The Oxford Handbook of Japanese Philosophy by Bret W. Davis

The Oxford Handbook of Japanese Philosophy by Bret W. Davis

Author:Bret W. Davis
Language: eng
Format: epub
Publisher: Oxford University Press
Published: 2019-02-15T00:00:00+00:00


A Logic of Fluidity

Things that have been repositioned in three-dimensional space can be measured with “public” yardsticks and spoken of in “public” language. Yet the undivided knowledge-emotion-volition (chi-jō-i 知情意) of the facts of our direct experience themselves can neither be measured nor spoken of in such public manners. In the fourth chapter of the second part of An Inquiry into the Good, entitled “Reality,” Nishida expresses this point by saying: “We must personally realize the true view of reality, rather than reflect on it, analyze it, and express it in words.”14 Nishida’s critique of positing an opposition of subject and object is thus a critique of the idea that grasping the truth is equivalent to measuring it with public yardsticks and speaking about it in public language.

Let us consider, for example, an exercise such as rotating one’s arm or swinging one’s leg forward and backward. By measuring the sequential positions of one’s arm or leg and the time elapsed between these points, it is no doubt possible to use physics to describe and explain the exercise. But that would not explain the continuity or unity of the exercise, which is precisely how I am conscious of it. Like these exercises, our emotions also have a dynamic quality to them. The emotion of sadness, for instance, is hardly something uniform; its movement is such that at times it tends in the direction of grief, or self-abandonment, or anger. Shifting directions, varying widely, it moves unceasingly. It cannot be summed up in the one word “sadness,” nor can it be precisely grasped by breaking it down into components of grief, anger, and so on since then its unity is lost sight of.

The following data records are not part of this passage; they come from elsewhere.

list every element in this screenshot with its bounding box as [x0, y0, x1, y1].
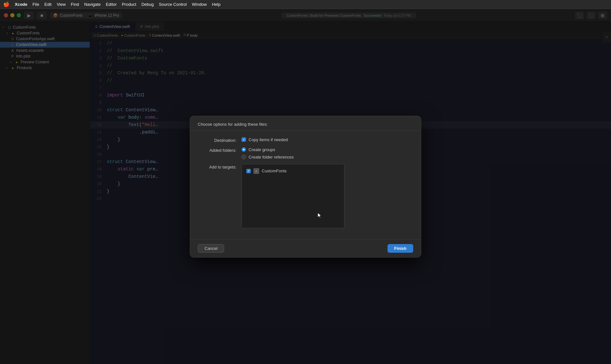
menu-file[interactable]: File	[32, 2, 39, 7]
destination-option[interactable]: Copy items if needed	[242, 137, 288, 142]
finish-button[interactable]: Finish	[388, 244, 413, 253]
svg-text:A: A	[255, 170, 257, 173]
menu-view[interactable]: View	[57, 2, 66, 7]
menu-source-control[interactable]: Source Control	[159, 2, 187, 7]
menu-product[interactable]: Product	[122, 2, 136, 7]
menu-find[interactable]: Find	[71, 2, 79, 7]
menu-xcode[interactable]: Xcode	[15, 2, 27, 7]
destination-option-label: Copy items if needed	[249, 137, 288, 142]
destination-label: Destination:	[198, 137, 236, 143]
radio-create-folder-refs[interactable]: Create folder references	[242, 155, 294, 159]
targets-list: A CustomFonts	[242, 164, 344, 228]
target-checkbox[interactable]	[246, 169, 251, 173]
folder-options: Create groups Create folder references	[242, 147, 294, 159]
destination-checkbox[interactable]	[242, 137, 246, 142]
destination-row: Destination: Copy items if needed	[198, 137, 413, 143]
menu-bar: 🍎 Xcode File Edit View Find Navigate Edi…	[0, 0, 611, 9]
menu-edit[interactable]: Edit	[44, 2, 51, 7]
menu-window[interactable]: Window	[192, 2, 207, 7]
added-folders-row: Added folders: Create groups Create fold…	[198, 147, 413, 159]
modal-footer: Cancel Finish	[190, 239, 421, 257]
modal-header: Choose options for adding these files:	[190, 116, 421, 131]
menu-debug[interactable]: Debug	[141, 2, 154, 7]
radio-groups-label: Create groups	[249, 147, 275, 152]
target-item-customfonts[interactable]: A CustomFonts	[244, 167, 342, 175]
modal-overlay: Choose options for adding these files: D…	[0, 9, 611, 364]
modal-body: Destination: Copy items if needed Added …	[190, 131, 421, 239]
radio-folder-refs-unselected[interactable]	[242, 155, 246, 159]
cancel-button[interactable]: Cancel	[198, 244, 224, 253]
radio-folder-refs-label: Create folder references	[249, 155, 294, 159]
apple-menu-icon[interactable]: 🍎	[3, 1, 10, 7]
destination-options: Copy items if needed	[242, 137, 288, 142]
target-name: CustomFonts	[262, 168, 287, 173]
targets-label: Add to targets:	[198, 164, 236, 169]
targets-row: Add to targets: A CustomFonts	[198, 164, 413, 228]
added-folders-label: Added folders:	[198, 147, 236, 153]
modal-title: Choose options for adding these files:	[198, 122, 268, 127]
menu-navigate[interactable]: Navigate	[84, 2, 101, 7]
radio-groups-selected[interactable]	[242, 147, 246, 152]
menu-editor[interactable]: Editor	[106, 2, 117, 7]
radio-create-groups[interactable]: Create groups	[242, 147, 294, 152]
target-app-icon: A	[253, 168, 259, 174]
add-files-modal: Choose options for adding these files: D…	[190, 116, 421, 258]
menu-help[interactable]: Help	[212, 2, 221, 7]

We endlessly attempt to analyze and describe in detail that which changes unceasingly. By dividing up and fixing in place a myriad number of parts and then reconstructing the whole, we attempt to understand that which changes unceasingly. Or else we cut it off at a certain point and try to use that segment to represent the whole. Yet what we actually experience is not an assemblage of divided and fixed pieces; it has rather the quality of a continuous movement that resists being divided up. Such a thing can only be, as Nishida puts it, “personally realized” (jitoku suru 自得する). To use Bergson’s expression, it must be “intuited.” As Bergson says, this requires us to enter deeply into a thing, “to probe more deeply into its life, and by a kind of spiritual auscultation, to feel its soul palpitate.”15

The year before the publication of An Inquiry into the Good, the same year he began teaching at Kyoto University, Nishida published an essay called “Bergson’s Philosophical Method,” in which he expresses sympathy with Bergson’s notion of “intuition.” He explains it as “seeing a thing from within,” or “seeing by means of becoming a thing itself,” and says that it is the only method with which one can “know the true state of a thing itself.”16 Sympathy with Bergson also appears in Nishida’s understanding of “pure experience.